Al silenzio dei capi, successe subito il ronzio delle turbe, che non potendo dormire, naturalmente dovevano occupare il tempo a qualche cosa. Dopo d'aver attizzato il fuoco, ed aggiuntovi della legna, abbondantissima in quei boschi, dopo d'aver tormentato la vecchia pianta accesa, luminaria del campo, per farle spruzzare delle scintille e fiamme, ognuno si strinse a canto al fuoco, ove qualche narratore occupava l'attenzione dei compagni, e spesso ne suscitava l'ilarità.
Io non tedierò il lettore colle moltiformi storie che uscivano da questa gioventù ammirabile per coraggio, e dei fatti compiuti a pro della libertà dei popoli, ma che forse si risentiva un po' della vita sciolta a cui era assueffatta da tempo. La maggior parte dei racconti alludevano alle galanterie degli scarafaggi (preti) dei loro paesi, così astuti nella seduzione delle donne, massime nei villaggi. Ed anche con episodi di questa brutta gente non voglio nauseare chi legge. Farò cenno soltanto di alcune narrazioni di quella notte, che provano l'indole della gente che mi accompagnava.
CAPITOLO XXXIX.
NELLO E CARBONIN.
L'ardue imprese non temo, l'umili non sprezzo.
(TASSO).
Nello, uno dei forti Liguri che formavano il nucleo principale della Legione Italiana di Montevideo, raccontava le molte miserie, e patimenti sofferti in casa di sua madre, per la brutalità d'un patrigno.

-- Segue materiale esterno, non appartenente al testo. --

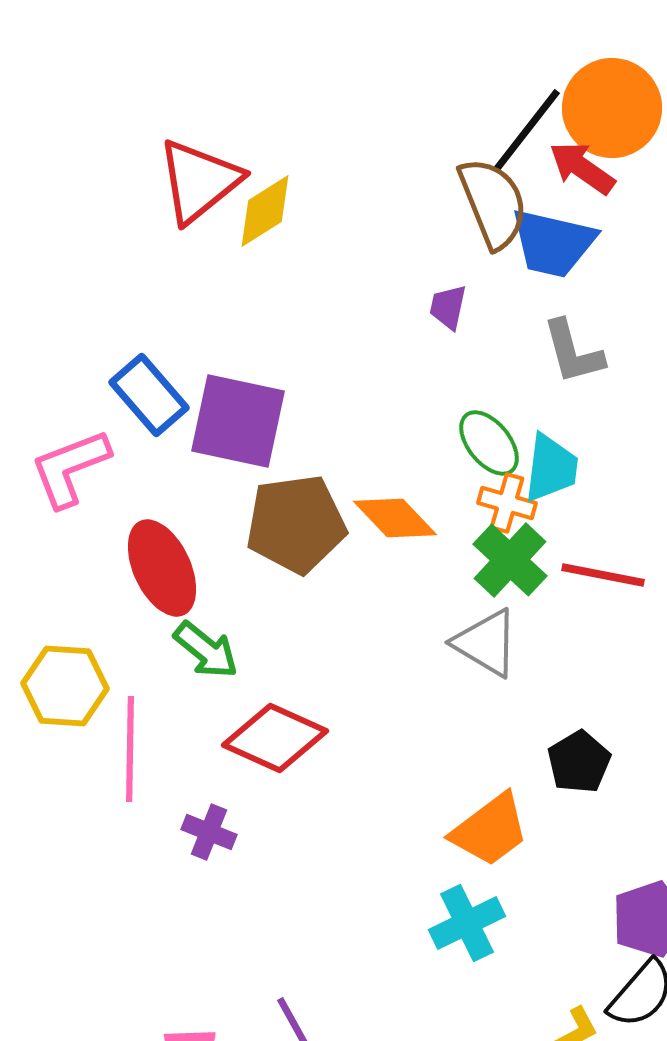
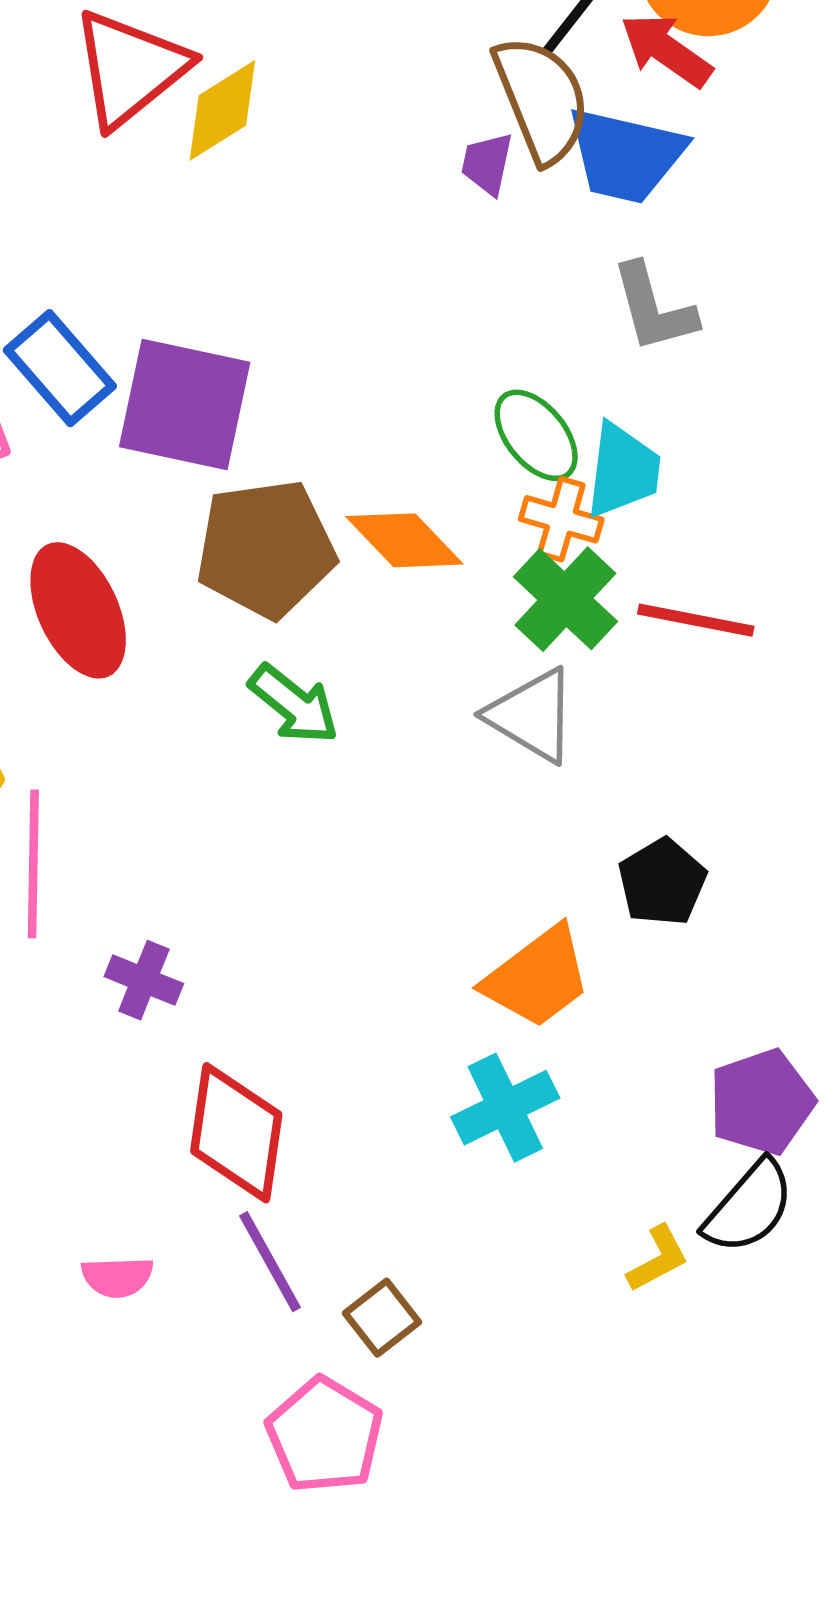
purple trapezoid: (448, 307) -> (487, 164), moved
green arrow: (206, 650) -> (294, 704), moved
red diamond: (275, 738) -> (236, 1133), moved, turned 74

»La mia infanzia, egli diceva, fu una serie di dolori. Battuto atrocemente per il minimo motivo, e sovente messo fuori di casa di notte, anche nell'inverno coi nostri monti coperti di neve, io ero obbligato di cercarmi un ricovero nel deposito delle foglie di castagne che si raccoglievano e farmene lettiera. La mia povera madre, che mi amava teneramente, era sovente essa stessa vittima di quel mostro. E guai s'essa avesse avuto l'aria di difendermi. Ciò più mi feriva ancora dei maltrattamenti usati al mio corpiccino da quello scellerato, perchè anch'io amavo tanto la mia buona genitrice.

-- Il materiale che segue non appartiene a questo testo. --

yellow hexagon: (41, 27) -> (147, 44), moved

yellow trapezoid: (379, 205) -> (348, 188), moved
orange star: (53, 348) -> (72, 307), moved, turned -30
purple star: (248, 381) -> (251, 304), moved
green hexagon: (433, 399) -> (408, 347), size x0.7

»Il mio patrigno era un cocchiere e teneva vettura d'affitto. Non occorre dire che appena mi sentii capace di guidare un veicolo, egli stesso m'imbarcava sopra il sedile, se no eran staffilate peggio dei cavalli. Colla differenza ch'egli non stimava abbastanza il progresso delle mie membra, dovuto alla mia forte costituzione, all'esercizio quasi continuo in cui vivevo, e finalmente alla buona cena con cui mi trattavo nelle osterie della via, sempre propense a favorire i cocchieri, colla speranza d'aver viaggiatori. Una sera, secondo il suo solito, dopo d'aver bevuto oltremodo, egli cominciò a maltrattare mia madre, pria con parole, e poi con schiaffi e pugni. Avevo quindici anni—e questo pugnale, acquistato nei miei viaggi, mi batteva la cintola, come se vi avessi un cilicio; i miei occhi s'intorbidirono, e non vedevo che sangue. Avevo la sinistra al colletto del malvivente inclinato sulla giacente mia madre, la punta del mio ferro già passava la clavicola ed io certo lo immergevo sino alla guardia come se fosse stato nel burro!
»Un grido di mia madre mi trattenne. Essa aveva veduto luccicare l'acciaro nella mia mano. Allora mi contentai di rovesciare sul pavimento l'ubbriaco.
»Sollevai mia madre, ed ambi piangemmo quasi tutta la notte insieme.